Reputation: 3148
I'm trying to made function that will calculate mean squared error from y (true values) and y_pred (predicted ones) not using sklearn or other implementations.
I'll try next:
def mserror(y, y_pred):
i=0
for i in range (len(y)):
i+=1
mse = ((y - y_pred) ** 2).mean(y)
return mse
Can you please correct me what I m doing wrong with the calculation and who it can be fixed?
Upvotes: 8
Views: 51215
Reputation: 257
Here's how to implement MSE in python:
def mse_metric(actual, predicted):
sum_error = 0.0
# loop over all values
for i in range(len(actual)):
# the error is the sum of (actual - prediction)^2
prediction_error = actual[i] - predicted[i]
sum_error += (prediction_error ** 2)
# now normalize
mean_error = sum_error / float(len(actual))
return (mean_error)
Upvotes: -2
Reputation: 101
I would say :
def get_mse(y, y_pred):
d1 = y - y_pred
mse = (1/N)*d1.dot(d1) # N is int(len(y))
return mse
it would only work if y and y_pred are numpy arrays, but you would want them to be numpy arrays as long as you decide not to use other libraries so you can do math operations on it.

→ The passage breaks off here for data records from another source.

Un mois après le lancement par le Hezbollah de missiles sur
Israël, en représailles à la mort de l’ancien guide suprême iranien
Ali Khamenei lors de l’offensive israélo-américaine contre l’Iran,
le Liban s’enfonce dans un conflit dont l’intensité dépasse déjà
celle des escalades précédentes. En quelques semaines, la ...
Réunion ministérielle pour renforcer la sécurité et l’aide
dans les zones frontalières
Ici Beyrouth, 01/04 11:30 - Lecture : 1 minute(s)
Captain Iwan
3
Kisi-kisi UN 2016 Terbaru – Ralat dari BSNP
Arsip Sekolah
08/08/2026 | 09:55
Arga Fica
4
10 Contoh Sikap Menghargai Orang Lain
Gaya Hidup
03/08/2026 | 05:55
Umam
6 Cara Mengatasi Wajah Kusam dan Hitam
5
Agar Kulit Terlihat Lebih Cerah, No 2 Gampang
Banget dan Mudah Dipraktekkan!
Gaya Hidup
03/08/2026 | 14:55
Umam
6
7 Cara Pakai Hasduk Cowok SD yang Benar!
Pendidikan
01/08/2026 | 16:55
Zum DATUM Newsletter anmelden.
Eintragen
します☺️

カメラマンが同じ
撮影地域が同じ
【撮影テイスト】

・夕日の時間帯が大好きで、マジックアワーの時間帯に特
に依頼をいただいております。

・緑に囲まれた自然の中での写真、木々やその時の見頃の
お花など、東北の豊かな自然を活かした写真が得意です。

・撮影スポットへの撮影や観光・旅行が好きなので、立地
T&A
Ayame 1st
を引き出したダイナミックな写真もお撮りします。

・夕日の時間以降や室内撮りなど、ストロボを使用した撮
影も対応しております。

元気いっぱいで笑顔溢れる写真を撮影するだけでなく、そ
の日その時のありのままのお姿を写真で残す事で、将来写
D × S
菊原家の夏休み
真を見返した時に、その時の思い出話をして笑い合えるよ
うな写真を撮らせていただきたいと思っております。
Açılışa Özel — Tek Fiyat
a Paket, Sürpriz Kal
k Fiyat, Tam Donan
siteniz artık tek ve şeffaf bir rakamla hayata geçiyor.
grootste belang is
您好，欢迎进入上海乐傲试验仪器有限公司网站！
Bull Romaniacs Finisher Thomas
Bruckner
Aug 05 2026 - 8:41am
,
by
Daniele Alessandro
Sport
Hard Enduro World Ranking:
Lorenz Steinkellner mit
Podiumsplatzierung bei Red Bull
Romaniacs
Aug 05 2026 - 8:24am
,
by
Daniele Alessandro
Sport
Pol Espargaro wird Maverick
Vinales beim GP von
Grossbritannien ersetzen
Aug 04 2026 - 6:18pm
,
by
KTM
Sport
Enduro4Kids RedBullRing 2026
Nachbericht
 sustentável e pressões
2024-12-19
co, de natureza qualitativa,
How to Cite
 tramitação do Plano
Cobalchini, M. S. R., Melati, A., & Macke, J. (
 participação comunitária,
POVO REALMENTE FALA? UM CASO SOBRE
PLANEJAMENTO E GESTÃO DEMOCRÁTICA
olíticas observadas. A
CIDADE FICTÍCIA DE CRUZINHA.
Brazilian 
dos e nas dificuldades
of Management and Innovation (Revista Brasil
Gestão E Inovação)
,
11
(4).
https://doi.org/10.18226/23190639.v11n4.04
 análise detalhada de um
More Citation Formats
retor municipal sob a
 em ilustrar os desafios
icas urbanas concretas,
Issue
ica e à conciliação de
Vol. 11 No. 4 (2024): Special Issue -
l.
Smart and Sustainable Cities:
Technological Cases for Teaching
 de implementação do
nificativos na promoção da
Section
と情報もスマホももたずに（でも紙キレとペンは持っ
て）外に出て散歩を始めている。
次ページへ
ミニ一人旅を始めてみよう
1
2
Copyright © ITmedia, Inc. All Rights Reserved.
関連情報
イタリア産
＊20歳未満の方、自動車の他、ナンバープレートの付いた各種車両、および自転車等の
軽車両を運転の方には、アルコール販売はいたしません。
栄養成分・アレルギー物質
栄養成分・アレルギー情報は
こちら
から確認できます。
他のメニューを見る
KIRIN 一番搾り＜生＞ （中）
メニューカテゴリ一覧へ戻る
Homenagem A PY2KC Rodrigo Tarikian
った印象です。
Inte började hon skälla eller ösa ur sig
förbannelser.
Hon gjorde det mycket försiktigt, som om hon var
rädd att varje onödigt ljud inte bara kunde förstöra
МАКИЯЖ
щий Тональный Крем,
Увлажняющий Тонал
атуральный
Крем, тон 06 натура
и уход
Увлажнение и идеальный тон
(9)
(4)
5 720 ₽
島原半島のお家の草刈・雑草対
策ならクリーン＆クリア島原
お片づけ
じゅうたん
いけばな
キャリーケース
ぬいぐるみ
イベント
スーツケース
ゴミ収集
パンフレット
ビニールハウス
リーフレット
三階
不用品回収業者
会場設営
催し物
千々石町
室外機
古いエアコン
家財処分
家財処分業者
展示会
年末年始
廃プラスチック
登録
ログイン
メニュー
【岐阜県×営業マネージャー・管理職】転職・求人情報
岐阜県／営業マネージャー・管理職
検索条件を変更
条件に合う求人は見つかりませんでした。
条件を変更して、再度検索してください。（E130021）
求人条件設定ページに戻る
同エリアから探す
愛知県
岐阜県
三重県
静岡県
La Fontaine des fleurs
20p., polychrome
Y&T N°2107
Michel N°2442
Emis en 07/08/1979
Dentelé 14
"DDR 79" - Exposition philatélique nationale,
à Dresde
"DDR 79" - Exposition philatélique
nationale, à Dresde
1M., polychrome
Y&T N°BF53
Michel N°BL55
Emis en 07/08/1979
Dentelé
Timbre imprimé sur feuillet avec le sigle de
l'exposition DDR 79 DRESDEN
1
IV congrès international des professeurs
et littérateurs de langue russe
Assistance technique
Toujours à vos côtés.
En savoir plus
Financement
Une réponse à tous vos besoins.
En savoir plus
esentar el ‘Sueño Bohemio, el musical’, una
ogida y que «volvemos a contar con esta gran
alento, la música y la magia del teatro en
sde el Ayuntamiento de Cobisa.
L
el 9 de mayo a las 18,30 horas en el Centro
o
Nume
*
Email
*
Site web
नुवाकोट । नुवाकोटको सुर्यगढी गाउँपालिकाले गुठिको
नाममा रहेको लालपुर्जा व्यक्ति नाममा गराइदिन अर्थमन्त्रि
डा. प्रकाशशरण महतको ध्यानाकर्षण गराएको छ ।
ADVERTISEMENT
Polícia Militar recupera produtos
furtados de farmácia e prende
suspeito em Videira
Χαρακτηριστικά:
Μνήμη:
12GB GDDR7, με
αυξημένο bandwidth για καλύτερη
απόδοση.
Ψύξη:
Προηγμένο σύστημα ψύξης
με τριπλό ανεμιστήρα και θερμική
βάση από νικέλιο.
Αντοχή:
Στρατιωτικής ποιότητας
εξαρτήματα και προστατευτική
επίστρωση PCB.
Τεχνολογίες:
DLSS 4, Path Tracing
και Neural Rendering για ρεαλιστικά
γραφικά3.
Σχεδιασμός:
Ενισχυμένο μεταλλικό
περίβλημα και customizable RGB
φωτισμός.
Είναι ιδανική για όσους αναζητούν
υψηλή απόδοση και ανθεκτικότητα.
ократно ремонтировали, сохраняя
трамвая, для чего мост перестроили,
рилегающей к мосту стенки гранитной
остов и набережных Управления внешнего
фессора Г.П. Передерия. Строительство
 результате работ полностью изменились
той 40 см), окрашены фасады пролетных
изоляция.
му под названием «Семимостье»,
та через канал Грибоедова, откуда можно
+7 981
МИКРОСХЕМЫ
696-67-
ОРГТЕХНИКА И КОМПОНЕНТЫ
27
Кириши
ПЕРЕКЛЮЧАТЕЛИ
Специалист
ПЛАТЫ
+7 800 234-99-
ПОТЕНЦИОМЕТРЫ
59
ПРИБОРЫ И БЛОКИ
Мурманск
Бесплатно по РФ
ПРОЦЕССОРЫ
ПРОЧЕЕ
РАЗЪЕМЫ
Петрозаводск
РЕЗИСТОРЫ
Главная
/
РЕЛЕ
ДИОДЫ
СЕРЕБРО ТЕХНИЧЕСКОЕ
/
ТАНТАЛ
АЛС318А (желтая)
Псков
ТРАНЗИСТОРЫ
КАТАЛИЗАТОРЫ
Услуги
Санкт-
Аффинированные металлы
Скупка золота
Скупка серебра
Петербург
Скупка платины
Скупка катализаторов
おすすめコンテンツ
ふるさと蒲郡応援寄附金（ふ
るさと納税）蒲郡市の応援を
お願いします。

numpy dot() function is the dot product of 2 numpy arrays (you can also write np.dot(d1, d1) )
Upvotes: 2
Reputation: 257
firstly, you are using the i repeatedly and increments it but in range it is automatically iterative to next number. So don't use i again. The other thing that you are taking the mean of y but instead of taking mean of this, take the mean of ((y - y_pred) ** 2). I hope, you got the point.
Upvotes: -2
Reputation: 3106
You are modifying the index for no reason. A for loop increments it anyways. Also, you are not using the index, for example, you are not using any y[i] - y_pred[i]
, hence you don't need the loop at all.
Use the arrays
mse = np.mean((y - y_pred)**2)
Upvotes: 22